Docs describe that dispatcher object can be configured with sharedmem:
func[griddim, blockdim, stream, sharedmem]
How do I refer to this value of sharedmem from within kernel function?
Thank you!
Docs describe that dispatcher object can be configured with sharedmem:
func[griddim, blockdim, stream, sharedmem]
How do I refer to this value of sharedmem from within kernel function?
Thank you!
You declare a shared array of 0 size, like:
cuda.shared.array(0, dtype=np.float32)
Note that all dynamic shared memory arrays alias, so if you want to have multiple dynamic shared arrays, you need to take disjoint views of the arrays. As an example, consider:
from numba import cuda
import numpy as np
@cuda.jit
def f():
f32_arr = cuda.shared.array(0, dtype=np.float32)
i32_arr = cuda.shared.array(0, dtype=np.int32)
f32_arr[0] = 3.14
print(f32_arr[0])
print(i32_arr[0])
f[1, 1, 0, 4]()
cuda.synchronize()
This allocates 4 bytes of shared memory (large enough for one int32
or one float32
) and declares dynamic shared memory arrays of type int32
and of type float32
. When f32_arr[0]
is set, this also sets the value of i32_arr[0]
, because they’re pointing at the same memory. So we see as output:
$ python repro.py
3.140000
1078523331
because 1078523331
is the int32
represented by the bits of the float32
3.14
. If we take disjoint views of the dynamic shared memory:
@cuda.jit
def f_with_view():
f32_arr = cuda.shared.array(0, dtype=np.float32)
i32_arr = cuda.shared.array(0, dtype=np.int32)[1:]
f32_arr[0] = 3.14
i32_arr[0] = 1
print(f32_arr[0])
print(i32_arr[0])
f_with_view[1, 1, 0, 8]()
cuda.synchronize()
This time we declare 8 dynamic shared memory bytes, using the first four for a float32
value and the next four for an int32
value - we see we can set both the int32
and float32
value without them aliasing:
$ python repro.py
3.140000
1
Thank you Graham.

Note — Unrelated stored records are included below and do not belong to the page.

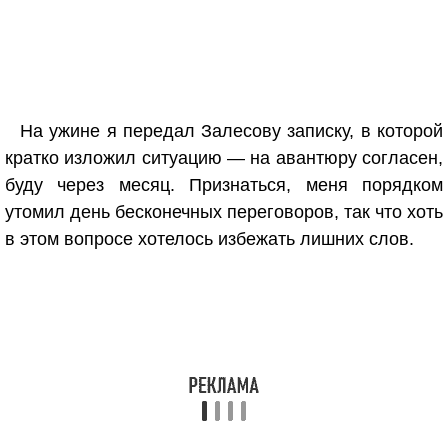
На ужине я передал Залесову записку, в которой
кратко изложил ситуацию — на авантюру согласен,
буду через месяц. Признаться, меня порядком
утомил день бесконечных переговоров, так что хоть
в этом вопросе хотелось избежать лишних слов.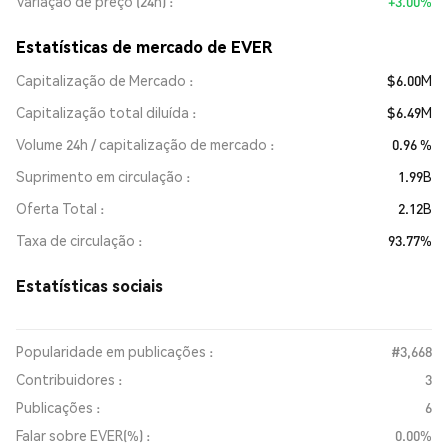
Variação de preço (24h)
+3.00%
Estatísticas de mercado de EVER
Capitalização de Mercado
$6.00M
Capitalização total diluída
$6.49M
Volume 24h / capitalização de mercado
0.96 %
Suprimento em circulação
1.99B
Oferta Total
2.12B
Taxa de circulação
93.77%
Estatísticas sociais
Popularidade em publicações :
#3,668
Contribuidores :
3
Publicações :
6
Falar sobre EVER(%) :
0.00%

This informative answer belongs to the docs!
Unless it’s already there, somewhere…
You’re right, it does, and it’s not really written anywhere - I think when the docs were first written it was assumed that readers would learn or know of the semantics from the CUDA C programming guide, but these days it’s reasonable to expect to only need to use the Numba docs for things like this.
Indeed and I have just enough of CUDA C to be horrible at it but I wasn’t certain. My first instinct was to set the size to 0 but didn’t dare to be certain…Anyway if it’s up in docs it’ll help. Thanks!